What is a testament?
A testament (last will, last will and testament, or bequest), as it is also called, is a unilateral, personal and always revocable declaration of will by a person capable of doing so, by which he distributes his property in the event of death, in a form determined by law.
Who can make a testament?
A testament can be made by a person who has reached fifteen years of age and is capable of reasoning. In order to prevent possible proof that the testator was not capable of reasoning at the time of making the testament, it is recommended that he be examined by an expert psychiatrist before making the testament, who will confirm that this capacity exists.
What if the testator loses judgment after making the testament?
Loss of judgment after the testament is made does not affect its validity. Exceptionally, when the circumstances that were the testator’s decisive motive at the time of the will have changed significantly, the court can, at the request of the interested person, invalidate certain provisions of the testament or the entire testament if the testator could not do so due to loss of judgment.
What are the forms of a testament?
In our legal system, there are the following forms of will:
- self-made
- written testament before witnesses
- judicial testament
- consular testament
- international testament
- ship testament
- military testament
- oral testament
- notarial testament
Which testament is drawn up with the legal assistance of a lawyer?
Lawyers provide professional assistance in drafting a written will in front of witnesses. This is done when the testator (it is only important that he knows how to read and write) declares in front of two witnesses that he has read the already made testament, that it is his last will, and then signs the testament with his own hand. Witnesses also sign the testament. It is preferable to have the signatures certified by a notary public, although this is not a mandatory element of the form. Also, it is desirable to specify the characteristics of the witnesses.

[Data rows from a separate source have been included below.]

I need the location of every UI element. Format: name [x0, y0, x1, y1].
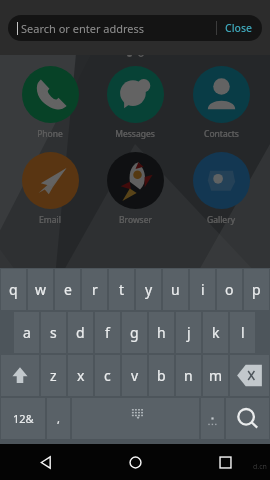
- button[interactable]: Recents: [209, 446, 241, 478]
- staticText: Search or enter address: [21, 21, 145, 36]
- staticText: ,: [57, 411, 60, 426]
- button[interactable]: k: [203, 312, 228, 353]
- button[interactable]: b: [149, 355, 174, 396]
- button[interactable]: l: [230, 312, 255, 353]
- button[interactable]: g: [122, 312, 147, 353]
- staticText: Browser: [119, 214, 152, 226]
- button[interactable]: d: [68, 312, 93, 353]
- button[interactable]: m: [203, 355, 228, 396]
- button[interactable]: Backspace: [230, 355, 269, 396]
- button[interactable]: n: [176, 355, 201, 396]
- staticText: Email: [39, 214, 61, 226]
- button[interactable]: x: [68, 355, 93, 396]
- button[interactable]: ,: [47, 398, 70, 439]
- staticText: q: [9, 280, 18, 299]
- button[interactable]: Back: [29, 446, 61, 478]
- staticText: u: [171, 280, 180, 299]
- button[interactable]: w: [28, 269, 53, 310]
- button[interactable]: u: [163, 269, 188, 310]
- button[interactable]: Messages: [95, 65, 175, 141]
- button[interactable]: h: [149, 312, 174, 353]
- button[interactable]: Email: [10, 151, 90, 227]
- staticText: Messages: [115, 128, 155, 140]
- button[interactable]: Search: [226, 398, 269, 439]
- staticText: g: [130, 323, 139, 342]
- staticText: b: [157, 366, 166, 385]
- button[interactable]: v: [122, 355, 147, 396]
- staticText: w: [35, 280, 47, 299]
- staticText: d: [76, 323, 85, 342]
- button[interactable]: Browser: [95, 151, 175, 227]
- button[interactable]: z: [41, 355, 66, 396]
- staticText: h: [157, 323, 166, 342]
- staticText: c: [104, 366, 111, 385]
- button[interactable]: Gallery: [181, 151, 261, 227]
- button[interactable]: e: [55, 269, 80, 310]
- button[interactable]: Shift: [1, 355, 39, 396]
- staticText: a: [23, 323, 31, 342]
- button[interactable]: Contacts: [181, 65, 261, 141]
- button[interactable]: Space: [72, 398, 199, 439]
- button[interactable]: c: [95, 355, 120, 396]
- button[interactable]: i: [190, 269, 215, 310]
- button[interactable]: 12&: [1, 398, 45, 439]
- button[interactable]: r: [82, 269, 107, 310]
- button[interactable]: f: [95, 312, 120, 353]
- staticText: z: [50, 366, 57, 385]
- staticText: p: [252, 280, 261, 299]
- staticText: f: [105, 323, 110, 342]
- staticText: 12&: [13, 411, 34, 426]
- staticText: k: [212, 323, 220, 342]
- staticText: Gallery: [207, 214, 235, 226]
- button[interactable]: j: [176, 312, 201, 353]
- staticText: j: [187, 323, 191, 342]
- button[interactable]: Period: [201, 398, 224, 439]
- button[interactable]: p: [244, 269, 269, 310]
- staticText: n: [184, 366, 193, 385]
- staticText: l: [241, 323, 245, 342]
- button[interactable]: Search or enter address: [8, 15, 262, 41]
- staticText: m: [209, 366, 223, 385]
- staticText: d.cn: [253, 462, 267, 472]
- staticText: v: [131, 366, 139, 385]
- staticText: o: [225, 280, 234, 299]
- button[interactable]: a: [14, 312, 39, 353]
- button[interactable]: o: [217, 269, 242, 310]
- button[interactable]: s: [41, 312, 66, 353]
- button[interactable]: q: [1, 269, 26, 310]
- staticText: i: [201, 280, 205, 299]
- button[interactable]: y: [136, 269, 161, 310]
- staticText: Contacts: [204, 128, 239, 140]
- staticText: t: [119, 280, 125, 299]
- staticText: r: [92, 280, 98, 299]
- button[interactable]: Phone: [10, 65, 90, 141]
- button[interactable]: t: [109, 269, 134, 310]
- staticText: x: [77, 366, 85, 385]
- staticText: Close: [225, 21, 253, 35]
- staticText: Phone: [37, 128, 63, 140]
- button[interactable]: Home: [119, 446, 151, 478]
- staticText: y: [145, 280, 153, 299]
- staticText: s: [50, 323, 57, 342]
- staticText: e: [64, 280, 72, 299]
- button[interactable]: Close: [217, 21, 254, 35]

Who can and who cannot be a witness?
Testamentary witnesses must be literate, of legal age, fully capable of doing business and must understand the language in which the testator declares that the will is his. Witnesses cannot be the testator’s direct blood relatives, collateral relatives up to the fourth degree of kinship, in-law relatives up to the second degree of kinship, relatives by adoption, spouse, ex-spouse, common-law partner, former common-law partner, guardian, former guardian, ward or former ward. Also, the provisions of the testament that leave something to the witnesses, as well as the spouses, ancestors, descendants and brothers and sisters of the witnesses, are null and void.
Who keeps the testament?
The testament can be kept by the testator himself or he can entrust the keeping to a testamentary heir, a lawyer or another trusted person. Also, the testament can be deposited in the court, which makes a record of it in non-litigation proceedings, puts the testament in a special sealed envelope and keeps it. Upon initiation of probate proceedings, all persons who have knowledge of the existence of a testament are obliged to report it to the court and hand it over if it is in their possession.